Support Policies for RHEL High Availability Clusters - Amazon Web Services (AWS) EC2 Instances as Cluster Members
Contents
Overview
Applicable Environments
- Red Hat Enterprise Linux (RHEL) with the High Availability Add-On
- Using Amazon EC2 to provide instances that may serve as High Availability cluster members
Recommended Prior Reading
Useful References and Guides
Introduction
This guide offers Red Hat's policies, requirements, and limitations applicable to the use of Amazon Web Services (EC2) instances as members of a RHEL High Availability cluster. Users of RHEL High Availability software components should adhere to these policies by installing only on the approved platforms in order to be eligible to receive assistance from Red Hat Support with the appropriate support subscriptions.
Policies
Consider general conditions for support of RHEL High Availability in virtualization environments
Supported releases for Amazon AWS EC2 instances as High Availability members: Red Hat supports RHEL High Availability cluster members running on Amazon Web Services (AWS) EC2 instances with the following RHEL releases or later:
- RHEL 7.4.z - Supported with packages
resource-agents-3.9.5-105.el7_4.13
,fence-agents-4.0.11-66.el7_4.6
and the most up to date 7.4.z corosync and pacemaker packages - RHEL 7.5 or later - Supported with packages
pacemaker-1.1.18-11.el7
,corosync-2.4.3-2.el7
,fence-agents-*-4.0.11-86.el7
or later.
Amazon AWS EC2 instances cluster members have to be all in the same region: Red Hat does not support having cluster members in different AWS regions, all cluster members have to be in the same AWS region.
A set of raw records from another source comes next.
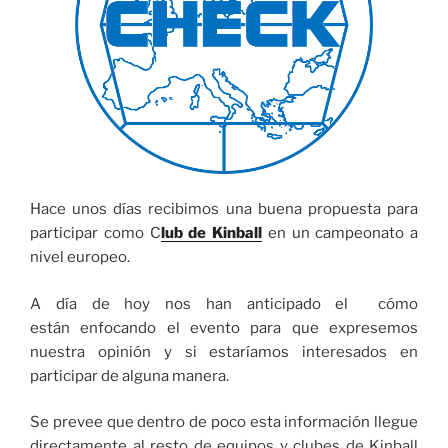
Hace unos días recibimos una buena propuesta para
participar como C
lub de Kinball
en un campeonato a
nivel europeo.
A día de hoy nos han anticipado el cómo
están enfocando el evento para que expresemos
nuestra opinión y si estaríamos interesados en
participar de alguna manera.
Se prevee que dentro de poco esta información llegue
directamente al resto de equipos y clubes de Kinball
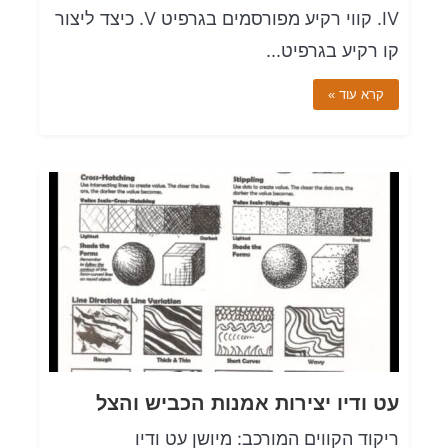
IV. קווי רקיע מפורסמים בגרפיט V. כיצד ליצור
קו רקיע בגרפיט...
קרא עוד »
עט ודיו יצירות אמנות הכביש והצל
ריקוד הקווים המורכב: מיושן עט ודיו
We do support having cluster members running in different availability zones within the same region.
Supported transport protocols: RHEL 7 High Availability clusters with members that run on the Amazon EC2 platform can only use the udpu
transport protocol - which is the default in RHEL 7 clusters. Azure VNETs do not support multicast traffic, preventing the usage of the udp
transport protocol.
Red Hat only supports the knet
transport in RHEL 8, regardless of platform.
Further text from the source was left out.